Changes Coming to ACT
Changes are coming to the ACT exam and its scoring, beginning in 2015. According to an article by Inside Higher Education, the changes to the test itself are minor and students will still receive a score from 1 to 36. Where you’ll really see the change is in the addition of new “readiness” scores and indicators. The changes are designed to improve readiness and help you plan for future success.
So what exactly is changing? Here’s a recap of the changes you can expect.
1. New indicators to predict student readiness and performance.
New indicators will evaluate your readiness in categories such as career readiness and science and math. As a result, you’ll get a STEM Score (representing your overall performance in science and math portions of the exam) and an English Language Arts Score (representing your overall performance in the English, reading and writing portions of the exam).
You’ll also receive a “Progress Toward Career Readiness Indicator” and “Text Complexity Progress Indicator, ” which will essentially tell you how prepared you are to perform successfully as part of today’s workforce as well as how well prepared you are to understand complex texts you’ll encounter in college and in your career.
2. Enhanced writing test.
The essay will remain optional, but essays now will be evaluated on four aspects of writing competency: ideas and analysis, development and support, organization, and language use. The writing test “will measure students’ ability to evaluate multiple perspectives on a complex issue and generate their own analysis based on reasoning, knowledge and experience.” The writing prompt may be tweaked slightly as well to provide additional information and give you more direction in crafting your essay.
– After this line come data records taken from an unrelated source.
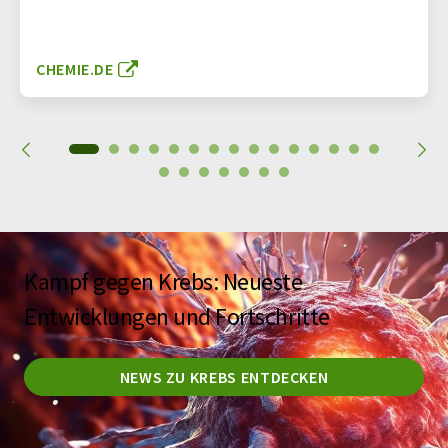
CHEMIE.DE
Kampf gegen Krebs: Neueste
Entwicklungen und Fortschritte
NEWS ZU KREBS ENTDECKEN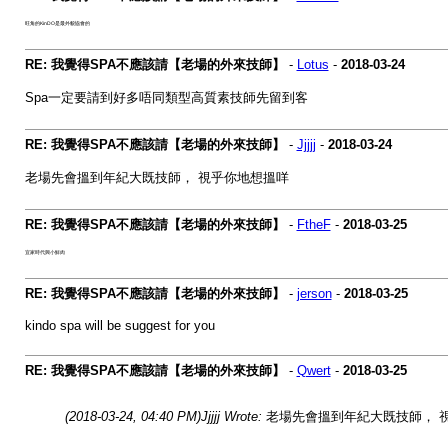
旺角的KinDO是最外貌協會的
RE: 我覺得SPA不應該請【老場的外來技師】
-
Lotus
-
2018-03-24
Spa一定要請到好多唔同類型高質素技師先留到客
RE: 我覺得SPA不應該請【老場的外來技師】
-
Jjjjj
-
2018-03-24
老場先會搵到年紀大既技師， 視乎你地想搵咩
RE: 我覺得SPA不應該請【老場的外來技師】
-
FtheF
-
2018-03-25
宜家時代興小鮮肉
RE: 我覺得SPA不應該請【老場的外來技師】
-
jerson
-
2018-03-25
kindo spa will be suggest for you
RE: 我覺得SPA不應該請【老場的外來技師】
-
Qwert
-
2018-03-25
(2018-03-24, 04:40 PM)
Jjjjj Wrote:
老場先會搵到年紀大既技師， 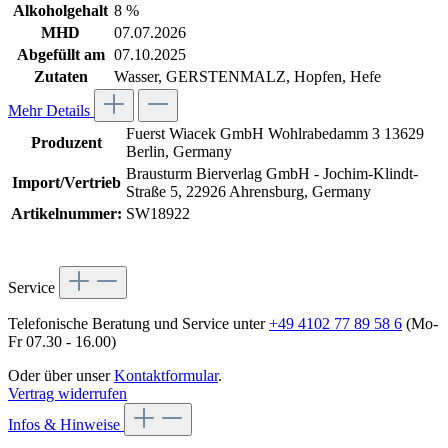
Alkoholgehalt
8 %
MHD
07.07.2026
Abgefüllt am
07.10.2025
Zutaten
Wasser, GERSTENMALZ, Hopfen, Hefe
Mehr Details
Fuerst Wiacek GmbH Wohlrabedamm 3 13629
Produzent
Berlin, Germany
Brausturm Bierverlag GmbH - Jochim-Klindt-
Import/Vertrieb
Straße 5, 22926 Ahrensburg, Germany
Artikelnummer:
SW18922
Service
Telefonische Beratung und Service unter
+49 4102 77 89 58 6
(Mo-
Fr 07.30 - 16.00)
Oder über unser
Kontaktformular
.
Vertrag widerrufen
Infos & Hinweise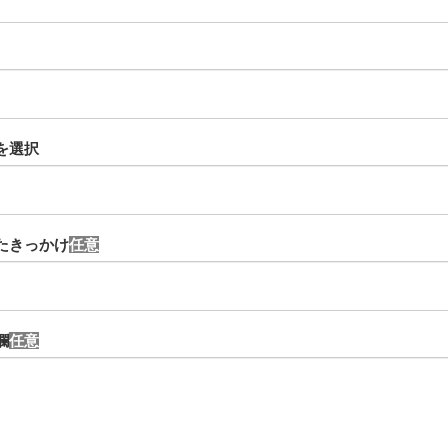
を選択
たきっかけ
欄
3. Digital version of the test.
Starting in 2015, select schools will begin offering a computer-based version of the ACT. Students who take the digital version will see their results within minutes.
4. More probability and statistics questions.
You may see one more probability and statistics question on the test (such as four questions instead of three) than you would on past tests.
5. Additional reading comprehension passages.
Reading comprehension questions currently are based on single passages. The updated test will base these questions on comparing or analyzing information from two separate passages.